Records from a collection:
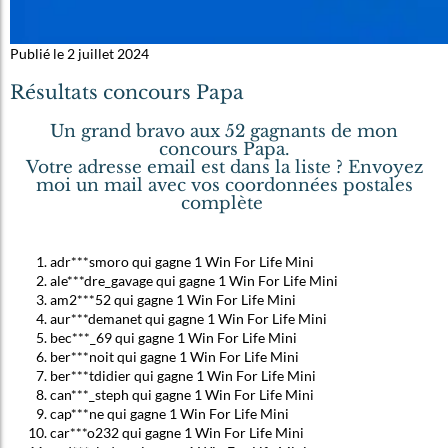
Publié le 2 juillet 2024
Résultats concours Papa
Un grand bravo aux 52 gagnants de mon
concours Papa.
Votre adresse email est dans la liste ? Envoyez
moi un mail avec vos coordonnées postales
complète
adr***smoro qui gagne 1 Win For Life Mini
ale***dre_gavage qui gagne 1 Win For Life Mini
am2***52 qui gagne 1 Win For Life Mini
aur***demanet qui gagne 1 Win For Life Mini
bec***_69 qui gagne 1 Win For Life Mini
ber***noit qui gagne 1 Win For Life Mini
ber***tdidier qui gagne 1 Win For Life Mini
can***_steph qui gagne 1 Win For Life Mini
cap***ne qui gagne 1 Win For Life Mini
car***o232 qui gagne 1 Win For Life Mini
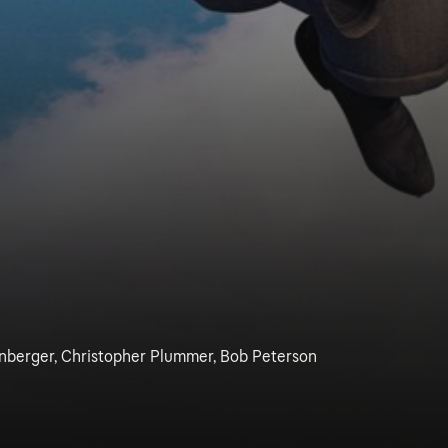
enberger, Christopher Plummer, Bob Peterson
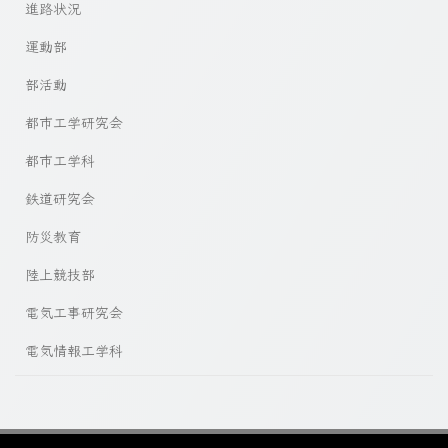
進路状況
運動部
部活動
都市工学研究会
都市工学科
鉄道研究会
防災教育
陸上競技部
電気工事研究会
電気情報工学科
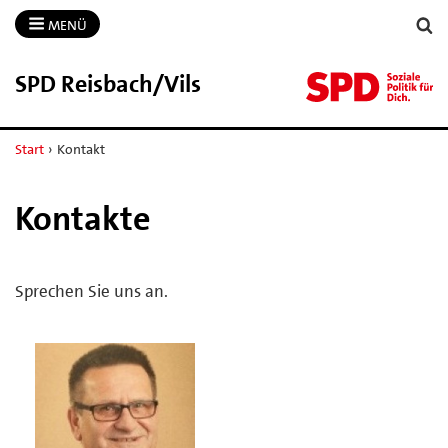
MENÜ
SPD Reisbach/​Vils
Start
›
Kontakt
Kontakte
Sprechen Sie uns an.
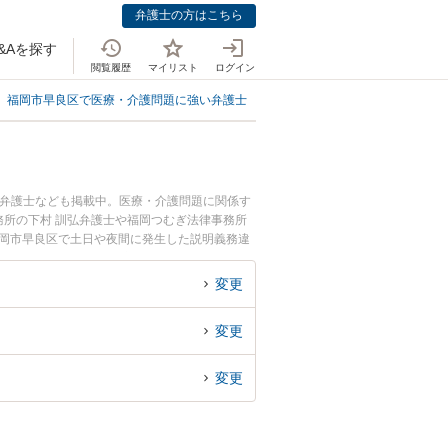
弁護士の方はこちら
&Aを探す
閲覧履歴
マイリスト
ログイン
福岡市早良区で医療・介護問題に強い弁護士
福岡市早良区で説明義務違反に
る弁護士なども掲載中。医療・介護問題に関係す
所の下村 訓弘弁護士や福岡つむぎ法律事務所
福岡市早良区で土日や夜間に発生した説明義務違
弁護士を検索したい』『初回相談無料で説明義務
変更
変更
変更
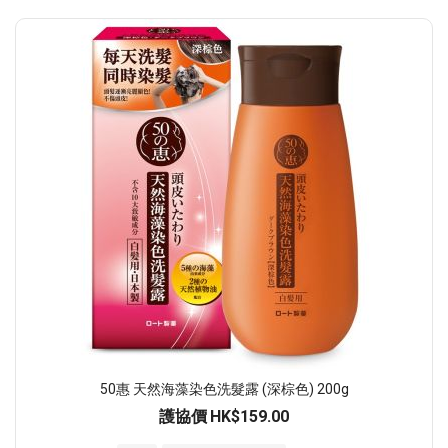
50惠 天然海藻染色洗髮露 (深棕色) 200g
護協價
HK$159.00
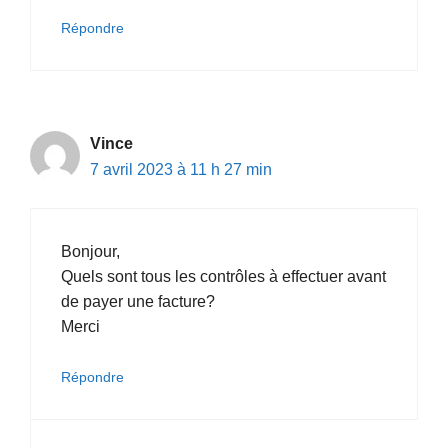
Répondre
Vince
7 avril 2023 à 11 h 27 min
Bonjour,
Quels sont tous les contrôles à effectuer avant
de payer une facture?
Merci
Répondre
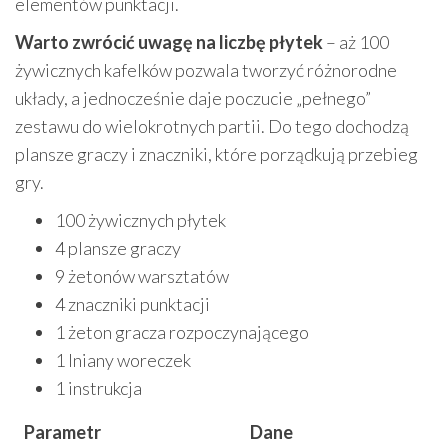
elementów punktacji.
Warto zwrócić uwagę na liczbę płytek
– aż 100
żywicznych kafelków pozwala tworzyć różnorodne
układy, a jednocześnie daje poczucie „pełnego”
zestawu do wielokrotnych partii. Do tego dochodzą
plansze graczy i znaczniki, które porządkują przebieg
gry.
100 żywicznych płytek
4 plansze graczy
9 żetonów warsztatów
4 znaczniki punktacji
1 żeton gracza rozpoczynającego
1 lniany woreczek
1 instrukcja
Parametr
Dane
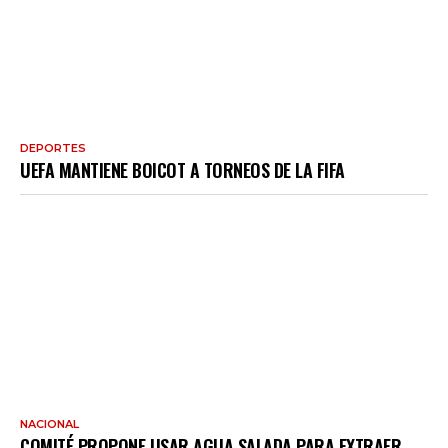
DEPORTES
UEFA MANTIENE BOICOT A TORNEOS DE LA FIFA
NACIONAL
COMITÉ PROPONE USAR AGUA SALADA PARA EXTRAER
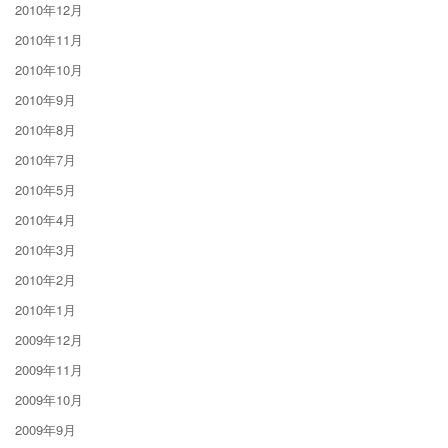
2010年12月
2010年11月
2010年10月
2010年9月
2010年8月
2010年7月
2010年5月
2010年4月
2010年3月
2010年2月
2010年1月
2009年12月
2009年11月
2009年10月
2009年9月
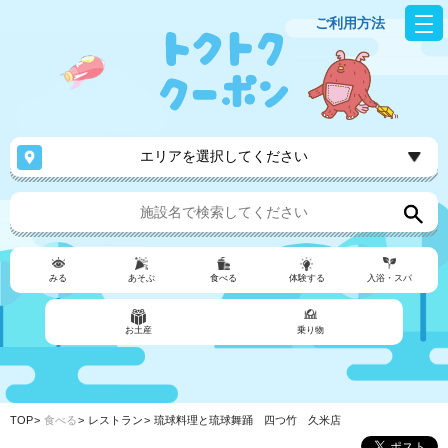
ご利用方法
エリアを選択してください
みる
あそぶ
食べる
体験する
入浴・スパ
お土産
乗り物
TOP
食べる
レストラン
琉球料理と琉球舞踊 四つ竹 久米店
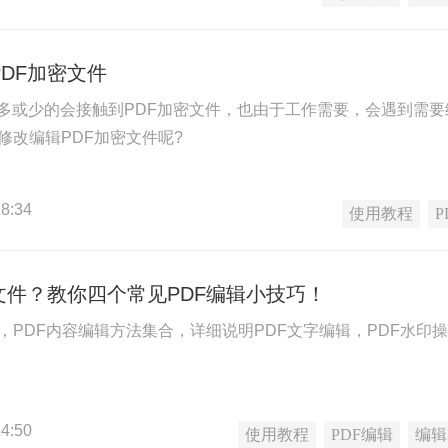
DF加密文件
多或少的会接触到PDF加密文件，也由于工作需要，会遇到需要
修改编辑PDF加密文件呢?
8:34
使用教程
文件？教你四个常见PDF编辑小技巧！
合，PDF内容编辑方法集合，详细说明PDF文字编辑，PDF水印
4:50
使用教程
PDF编辑
编辑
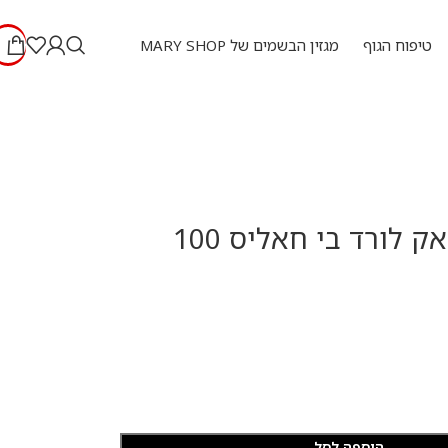
טיפוח הגוף
מגזין הבשמים של MARY SHOP
לוקצורי בלאק לורד בי חאליס 100
הוספה לסל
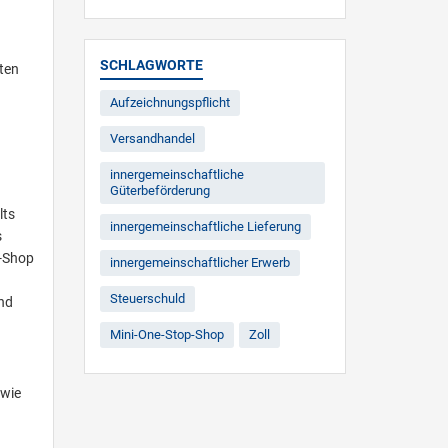
SCHLAGWORTE
ten
Aufzeichnungspflicht
Versandhandel
innergemeinschaftliche
Güterbeförderung
lts
innergemeinschaftliche Lieferung
s
p-Shop
innergemeinschaftlicher Erwerb
Steuerschuld
und
Mini-One-Stop-Shop
Zoll
 wie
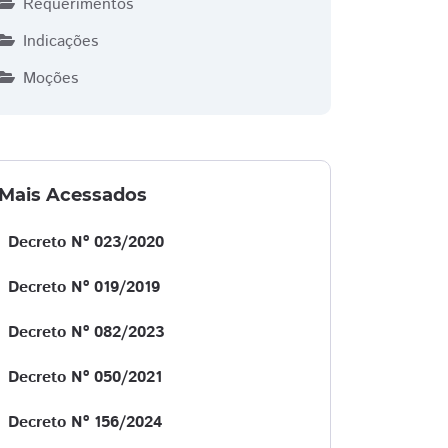
Requerimentos
Indicações
Moções
Mais Acessados
Decreto Nº 023/2020
Decreto Nº 019/2019
Decreto Nº 082/2023
Decreto Nº 050/2021
Decreto Nº 156/2024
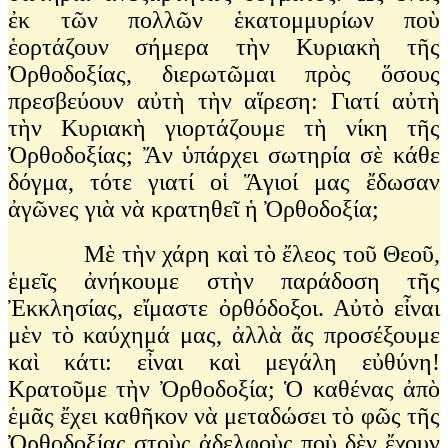
ἐκ τῶν πολλῶν ἑκατομμυρίων ποὺ
ἑορτάζουν σήμερα τὴν Κυριακὴ τῆς
Ὀρθοδοξίας, διερωτῶμαι πρὸς ὅσους
πρεσβεύουν αὐτὴ τὴν αἵρεση: Γιατί αὐτὴ
τὴν Κυριακὴ γιορτάζουμε τὴ νίκη τῆς
Ὀρθοδοξίας; Ἄν ὑπάρχει σωτηρία σὲ κάθε
δόγμα, τότε γιατί οἱ Ἅγιοί μας ἔδωσαν
ἀγῶνες γιὰ νὰ κρατηθεῖ ἡ Ὀρθοδοξία;
Μὲ τὴν χάρη καὶ τὸ ἔλεος τοῦ Θεοῦ,
ἑμεῖς ἀνήκουμε στὴν παράδοση τῆς
Ἐκκλησίας, εἴμαστε ὀρθόδοξοι. Αὐτὸ εἶναι
μὲν τὸ καύχημά μας, ἀλλὰ ἄς προσέξουμε
καὶ κάτι: εἶναι καὶ μεγάλη εὐθύνη!
Κρατοῦμε τὴν Ὀρθοδοξία; Ὁ καθένας ἀπὸ
ἑμᾶς ἔχει καθῆκον νὰ μεταδώσει τὸ φῶς τῆς
Ὀρθοδοξίας στοὺς ἀδελφοὺς ποὺ δὲν ἔχουν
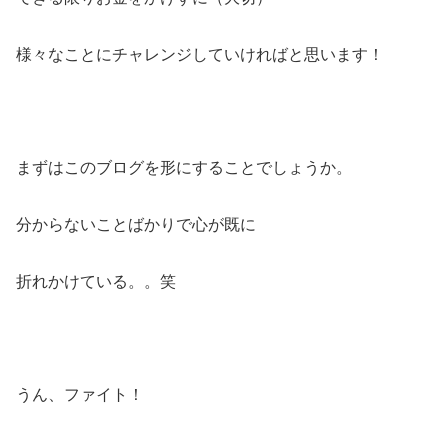
様々なことにチャレンジしていければと思います！
まずはこのブログを形にすることでしょうか。
分からないことばかりで心が既に
折れかけている。。笑
うん、ファイト！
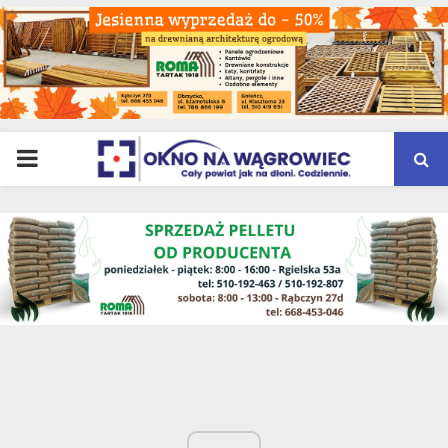
PRIMARY
MENU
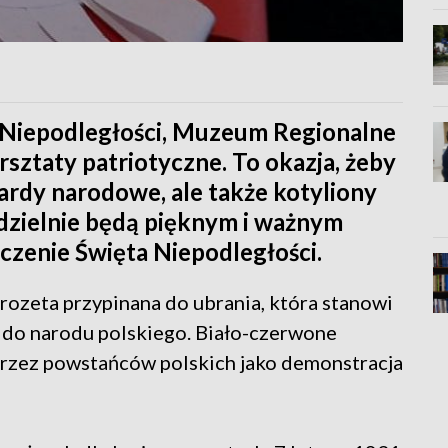
ta Niepodległości, Muzeum Regionalne
sztaty patriotyczne. To okazja, żeby
rdy narodowe, ale także kotyliony
dzielnie będą pięknym i ważnym
zenie Święta Niepodległości.
ozeta przypinana do ubrania, która stanowi
i do narodu polskiego. Biało-czerwone
przez powstańców polskich jako demonstracja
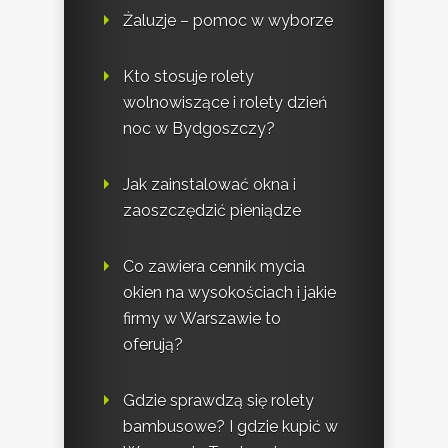
Żaluzje – pomoc w wyborze
Kto stosuje rolety
wolnowiszące i rolety dzień
noc w Bydgoszczy?
Jak zainstalować okna i
zaoszczędzić pieniądze
Co zawiera cennik mycia
okien na wysokościach i jakie
firmy w Warszawie to
oferują?
Gdzie sprawdzą się rolety
bambusowe? I gdzie kupić w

— THE TASK —
Your task is to repeat the opening line of the entries above and each line after it, ending with the line that has "ber***noit qui gagne 1 Win For Life Mini". Do not include the pictures.

— EXERCISE SOLUTION —
Publié le 2 juillet 2024
Résultats concours Papa
Un grand bravo aux 52 gagnants de mon
concours Papa.
Votre adresse email est dans la liste ? Envoyez
moi un mail avec vos coordonnées postales
complète
adr***smoro qui gagne 1 Win For Life Mini
ale***dre_gavage qui gagne 1 Win For Life Mini
am2***52 qui gagne 1 Win For Life Mini
aur***demanet qui gagne 1 Win For Life Mini
bec***_69 qui gagne 1 Win For Life Mini
ber***noit qui gagne 1 Win For Life Mini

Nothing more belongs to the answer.